E infatti, una volta che furono avvertiti i frati e fu scavata la tomba, i due fratelli furono trovati entrambi vivi, per cui  furono chiamate tutte le autorità, il signore del luogo, il vescovo con tutto il clero per capirne di più. Quando fu chiesta ai due fratelli una spiegazione del prodigio, colui che era stato ucciso rispose: “Signori, ferito che io fui, veggendomi vicino alla morte, primieramente perdonai di buon cuore al mio fratello, ed appresso, tutto contriso, mi raccomandai a Dio e al Beato Lucchese, di cui io avevo cognizione per essere stata l’avola mia materna per Patria da Poggibonsi di Toscana, ed averlo io sempre avuto in divozione infin da fanciullo, per consiglio di mia madre, che aveva nome Giovanna, dalla quale gran cose ne sentii ragionare”.

Dopodiché il fratello omicida aggiunse: “Quando io mi vidi così nudo, con le mani legate al morto corpo di questo mio fratello per dover essere seco sotterrato vivo, tutto contriso pregai l’istesso Beato Lucchese, nel quale avevo anch’io similmente devozione, che per i suoi meriti e preci volesse impetrarmi grazia da Dio, che io scampassi da sì crudele e così atroce morte e che se ciò ottenevo, mi sarei fatto Frate dell’Ordine di San Francesco”.

La madre dei due giovani confermò di aver cresciuto i due figli fin da piccoli come devoti del Beato Lucchese e di averne raccomandato a lui di uno il corpo, dell’altro l’anima.

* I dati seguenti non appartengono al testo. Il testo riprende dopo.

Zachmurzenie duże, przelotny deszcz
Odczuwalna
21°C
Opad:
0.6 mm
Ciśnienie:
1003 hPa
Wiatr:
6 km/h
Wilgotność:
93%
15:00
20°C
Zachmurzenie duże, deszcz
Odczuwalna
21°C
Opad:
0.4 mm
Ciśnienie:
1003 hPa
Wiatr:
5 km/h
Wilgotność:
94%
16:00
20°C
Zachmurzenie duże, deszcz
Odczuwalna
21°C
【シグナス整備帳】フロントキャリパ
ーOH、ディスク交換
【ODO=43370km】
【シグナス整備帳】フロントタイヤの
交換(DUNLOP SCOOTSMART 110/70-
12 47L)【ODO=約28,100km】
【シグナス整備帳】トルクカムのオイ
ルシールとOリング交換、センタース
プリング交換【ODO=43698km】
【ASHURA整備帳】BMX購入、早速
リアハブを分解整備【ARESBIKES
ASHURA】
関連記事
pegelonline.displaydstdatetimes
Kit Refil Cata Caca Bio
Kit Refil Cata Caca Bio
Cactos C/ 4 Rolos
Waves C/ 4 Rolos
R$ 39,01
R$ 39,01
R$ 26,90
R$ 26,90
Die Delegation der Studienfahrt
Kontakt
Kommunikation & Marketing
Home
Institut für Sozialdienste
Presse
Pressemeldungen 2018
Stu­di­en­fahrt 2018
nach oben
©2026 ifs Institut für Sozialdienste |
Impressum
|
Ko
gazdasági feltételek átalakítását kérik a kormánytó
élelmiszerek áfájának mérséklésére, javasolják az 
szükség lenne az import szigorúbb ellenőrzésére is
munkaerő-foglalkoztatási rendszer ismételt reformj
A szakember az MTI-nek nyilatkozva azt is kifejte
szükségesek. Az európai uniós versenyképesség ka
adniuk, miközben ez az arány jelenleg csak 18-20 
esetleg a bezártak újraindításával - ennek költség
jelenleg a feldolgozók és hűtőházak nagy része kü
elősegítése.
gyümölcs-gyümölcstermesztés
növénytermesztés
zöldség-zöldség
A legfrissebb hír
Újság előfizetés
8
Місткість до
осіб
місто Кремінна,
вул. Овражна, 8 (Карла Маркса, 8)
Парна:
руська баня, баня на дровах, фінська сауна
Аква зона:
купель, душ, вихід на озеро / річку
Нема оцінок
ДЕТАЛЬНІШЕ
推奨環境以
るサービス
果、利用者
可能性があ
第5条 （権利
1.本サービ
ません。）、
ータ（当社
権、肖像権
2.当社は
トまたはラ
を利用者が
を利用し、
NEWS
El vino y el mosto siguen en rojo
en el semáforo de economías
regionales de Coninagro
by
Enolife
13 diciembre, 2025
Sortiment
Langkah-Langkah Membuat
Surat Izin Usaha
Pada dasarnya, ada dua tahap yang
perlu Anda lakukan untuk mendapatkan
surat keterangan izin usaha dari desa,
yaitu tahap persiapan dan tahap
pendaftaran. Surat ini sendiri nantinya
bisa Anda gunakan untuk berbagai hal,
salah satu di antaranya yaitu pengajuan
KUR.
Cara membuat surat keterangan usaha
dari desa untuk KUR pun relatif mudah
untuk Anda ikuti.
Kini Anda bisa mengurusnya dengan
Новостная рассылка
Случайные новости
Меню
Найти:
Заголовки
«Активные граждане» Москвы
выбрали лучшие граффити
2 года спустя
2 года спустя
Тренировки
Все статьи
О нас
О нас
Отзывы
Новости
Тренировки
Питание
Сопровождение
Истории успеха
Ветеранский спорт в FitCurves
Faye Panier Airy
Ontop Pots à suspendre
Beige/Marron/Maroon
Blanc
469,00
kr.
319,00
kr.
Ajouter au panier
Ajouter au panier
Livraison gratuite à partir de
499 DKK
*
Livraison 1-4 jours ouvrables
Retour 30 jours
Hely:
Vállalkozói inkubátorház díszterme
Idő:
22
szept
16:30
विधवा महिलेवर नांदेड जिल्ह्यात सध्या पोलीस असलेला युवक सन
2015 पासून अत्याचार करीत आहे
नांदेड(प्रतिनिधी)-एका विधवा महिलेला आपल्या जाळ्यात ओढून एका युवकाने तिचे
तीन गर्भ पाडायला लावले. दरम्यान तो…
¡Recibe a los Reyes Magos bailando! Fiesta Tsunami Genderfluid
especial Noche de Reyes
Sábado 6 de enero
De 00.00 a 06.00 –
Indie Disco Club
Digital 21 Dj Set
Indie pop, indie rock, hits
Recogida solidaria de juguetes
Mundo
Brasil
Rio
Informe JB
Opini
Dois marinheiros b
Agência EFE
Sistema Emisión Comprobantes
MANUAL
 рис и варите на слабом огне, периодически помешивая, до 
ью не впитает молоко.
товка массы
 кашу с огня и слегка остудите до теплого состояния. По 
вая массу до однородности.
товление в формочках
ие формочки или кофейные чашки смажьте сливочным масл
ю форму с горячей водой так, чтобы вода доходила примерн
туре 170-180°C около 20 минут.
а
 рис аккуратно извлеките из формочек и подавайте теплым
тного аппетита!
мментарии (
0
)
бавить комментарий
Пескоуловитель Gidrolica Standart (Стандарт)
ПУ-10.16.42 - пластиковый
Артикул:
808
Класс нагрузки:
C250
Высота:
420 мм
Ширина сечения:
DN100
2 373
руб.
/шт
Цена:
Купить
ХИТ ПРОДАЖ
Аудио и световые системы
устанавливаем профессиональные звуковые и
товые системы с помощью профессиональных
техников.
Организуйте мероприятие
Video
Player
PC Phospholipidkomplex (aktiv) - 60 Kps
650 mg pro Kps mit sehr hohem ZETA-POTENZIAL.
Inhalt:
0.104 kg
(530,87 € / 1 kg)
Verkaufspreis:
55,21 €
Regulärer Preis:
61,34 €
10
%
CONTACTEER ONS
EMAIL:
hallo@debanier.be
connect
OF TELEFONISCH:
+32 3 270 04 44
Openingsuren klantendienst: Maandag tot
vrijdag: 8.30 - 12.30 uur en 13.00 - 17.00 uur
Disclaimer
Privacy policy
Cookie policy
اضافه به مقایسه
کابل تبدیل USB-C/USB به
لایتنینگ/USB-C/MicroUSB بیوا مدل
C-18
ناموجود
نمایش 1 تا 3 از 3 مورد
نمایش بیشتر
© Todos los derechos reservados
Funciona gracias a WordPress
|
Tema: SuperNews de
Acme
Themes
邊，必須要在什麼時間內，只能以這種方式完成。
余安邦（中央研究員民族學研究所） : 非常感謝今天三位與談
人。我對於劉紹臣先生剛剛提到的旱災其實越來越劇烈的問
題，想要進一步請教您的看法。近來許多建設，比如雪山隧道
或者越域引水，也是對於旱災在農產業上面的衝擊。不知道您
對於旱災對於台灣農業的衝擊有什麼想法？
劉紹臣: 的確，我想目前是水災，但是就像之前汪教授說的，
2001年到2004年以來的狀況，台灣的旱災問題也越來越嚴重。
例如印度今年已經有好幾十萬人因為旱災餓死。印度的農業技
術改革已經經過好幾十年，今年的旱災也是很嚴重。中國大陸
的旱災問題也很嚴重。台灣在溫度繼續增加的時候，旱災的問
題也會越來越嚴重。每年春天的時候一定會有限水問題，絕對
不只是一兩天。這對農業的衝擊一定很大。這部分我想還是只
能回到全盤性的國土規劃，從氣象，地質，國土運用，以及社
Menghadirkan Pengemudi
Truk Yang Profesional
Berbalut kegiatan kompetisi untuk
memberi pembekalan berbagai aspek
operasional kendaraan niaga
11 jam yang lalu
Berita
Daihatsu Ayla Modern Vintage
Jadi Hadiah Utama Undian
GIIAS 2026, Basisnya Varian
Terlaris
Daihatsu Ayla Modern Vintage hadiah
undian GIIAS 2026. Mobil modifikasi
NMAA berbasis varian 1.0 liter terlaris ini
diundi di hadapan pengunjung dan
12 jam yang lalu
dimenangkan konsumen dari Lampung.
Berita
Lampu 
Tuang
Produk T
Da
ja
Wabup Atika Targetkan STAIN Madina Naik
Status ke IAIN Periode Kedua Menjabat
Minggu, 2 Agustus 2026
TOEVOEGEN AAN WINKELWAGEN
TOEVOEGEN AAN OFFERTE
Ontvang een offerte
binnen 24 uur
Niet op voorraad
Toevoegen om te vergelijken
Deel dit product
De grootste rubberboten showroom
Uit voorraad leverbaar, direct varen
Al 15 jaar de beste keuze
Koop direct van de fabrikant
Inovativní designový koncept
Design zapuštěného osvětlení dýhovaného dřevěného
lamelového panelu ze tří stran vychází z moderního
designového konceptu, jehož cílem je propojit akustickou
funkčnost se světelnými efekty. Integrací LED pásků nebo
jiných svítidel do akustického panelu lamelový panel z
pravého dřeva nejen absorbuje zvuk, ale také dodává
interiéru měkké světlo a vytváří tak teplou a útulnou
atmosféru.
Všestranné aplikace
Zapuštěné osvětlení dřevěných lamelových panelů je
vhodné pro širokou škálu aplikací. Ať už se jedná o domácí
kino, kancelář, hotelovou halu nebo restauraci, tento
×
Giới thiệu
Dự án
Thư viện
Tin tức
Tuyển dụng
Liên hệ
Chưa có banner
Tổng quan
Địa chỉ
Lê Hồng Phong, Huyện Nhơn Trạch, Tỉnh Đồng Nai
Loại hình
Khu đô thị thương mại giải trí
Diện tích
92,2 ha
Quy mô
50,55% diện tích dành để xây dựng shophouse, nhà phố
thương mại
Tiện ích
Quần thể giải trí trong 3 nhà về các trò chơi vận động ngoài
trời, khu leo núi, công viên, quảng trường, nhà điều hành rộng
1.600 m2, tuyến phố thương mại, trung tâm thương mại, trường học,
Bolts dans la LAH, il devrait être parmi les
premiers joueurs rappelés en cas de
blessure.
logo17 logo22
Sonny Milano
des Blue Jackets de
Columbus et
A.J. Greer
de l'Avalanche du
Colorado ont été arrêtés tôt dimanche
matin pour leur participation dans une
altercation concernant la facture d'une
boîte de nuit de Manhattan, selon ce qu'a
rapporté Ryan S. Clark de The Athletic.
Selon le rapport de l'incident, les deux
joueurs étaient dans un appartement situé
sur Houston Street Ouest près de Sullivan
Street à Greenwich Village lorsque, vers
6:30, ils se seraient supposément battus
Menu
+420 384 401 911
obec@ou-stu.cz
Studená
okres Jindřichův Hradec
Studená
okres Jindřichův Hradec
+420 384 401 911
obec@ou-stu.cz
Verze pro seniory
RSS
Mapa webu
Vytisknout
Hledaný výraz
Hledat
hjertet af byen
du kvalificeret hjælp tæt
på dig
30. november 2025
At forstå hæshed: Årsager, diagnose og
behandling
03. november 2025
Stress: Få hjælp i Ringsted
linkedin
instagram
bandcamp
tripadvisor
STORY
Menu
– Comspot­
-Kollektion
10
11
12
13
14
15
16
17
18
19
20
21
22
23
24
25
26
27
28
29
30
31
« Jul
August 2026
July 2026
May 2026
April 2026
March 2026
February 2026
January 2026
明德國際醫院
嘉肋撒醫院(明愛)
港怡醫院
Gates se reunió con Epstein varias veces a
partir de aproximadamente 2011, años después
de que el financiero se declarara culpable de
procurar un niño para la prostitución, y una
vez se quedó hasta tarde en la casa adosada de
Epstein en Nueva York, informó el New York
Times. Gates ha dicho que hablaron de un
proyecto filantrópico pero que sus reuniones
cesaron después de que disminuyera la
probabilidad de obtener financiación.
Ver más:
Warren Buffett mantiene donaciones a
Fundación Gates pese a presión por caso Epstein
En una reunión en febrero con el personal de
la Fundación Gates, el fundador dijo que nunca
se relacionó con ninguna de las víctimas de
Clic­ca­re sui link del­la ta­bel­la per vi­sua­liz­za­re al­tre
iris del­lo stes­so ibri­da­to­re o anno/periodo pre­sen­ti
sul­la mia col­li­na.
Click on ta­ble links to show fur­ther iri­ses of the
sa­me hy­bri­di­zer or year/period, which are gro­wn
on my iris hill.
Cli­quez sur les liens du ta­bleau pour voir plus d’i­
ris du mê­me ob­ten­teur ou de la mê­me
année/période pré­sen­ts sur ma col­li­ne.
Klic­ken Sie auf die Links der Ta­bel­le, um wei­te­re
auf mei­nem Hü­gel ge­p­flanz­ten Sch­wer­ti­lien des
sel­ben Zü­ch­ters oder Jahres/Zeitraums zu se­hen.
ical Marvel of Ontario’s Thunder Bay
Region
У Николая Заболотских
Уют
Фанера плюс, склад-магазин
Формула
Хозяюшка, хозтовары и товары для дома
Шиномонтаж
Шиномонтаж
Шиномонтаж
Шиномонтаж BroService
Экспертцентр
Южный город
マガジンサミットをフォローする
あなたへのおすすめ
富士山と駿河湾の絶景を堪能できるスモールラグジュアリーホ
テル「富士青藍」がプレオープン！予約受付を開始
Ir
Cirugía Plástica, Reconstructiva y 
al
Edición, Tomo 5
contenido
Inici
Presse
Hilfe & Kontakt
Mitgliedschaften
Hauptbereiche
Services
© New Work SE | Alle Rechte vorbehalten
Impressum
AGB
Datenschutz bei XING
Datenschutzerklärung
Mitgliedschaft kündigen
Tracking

Tutte le autorità rimasero stupite del prodigio, dopodiché l’ucciso se ne andò a casa con la madre, mentre l’uccisore prese l’abito dei frati minori francescani.

(V. “Vite de’ santi, beati e venerabili servi di Dio del terz’ordine di San Francesco estratte con ogni diligenza dal Novissimo Leggendario Francescano già ridotto in dodici tomi dal padre Pietr’Antonio di Venezia” - Venezia, 1725)

Nelle immagini: la basilica di San Lucchese in una vecchia immagine, con i cipressi ancora davanti al loggiato e San Lucchese secondo Memmo di Filippuccio, sacrestia della basilica.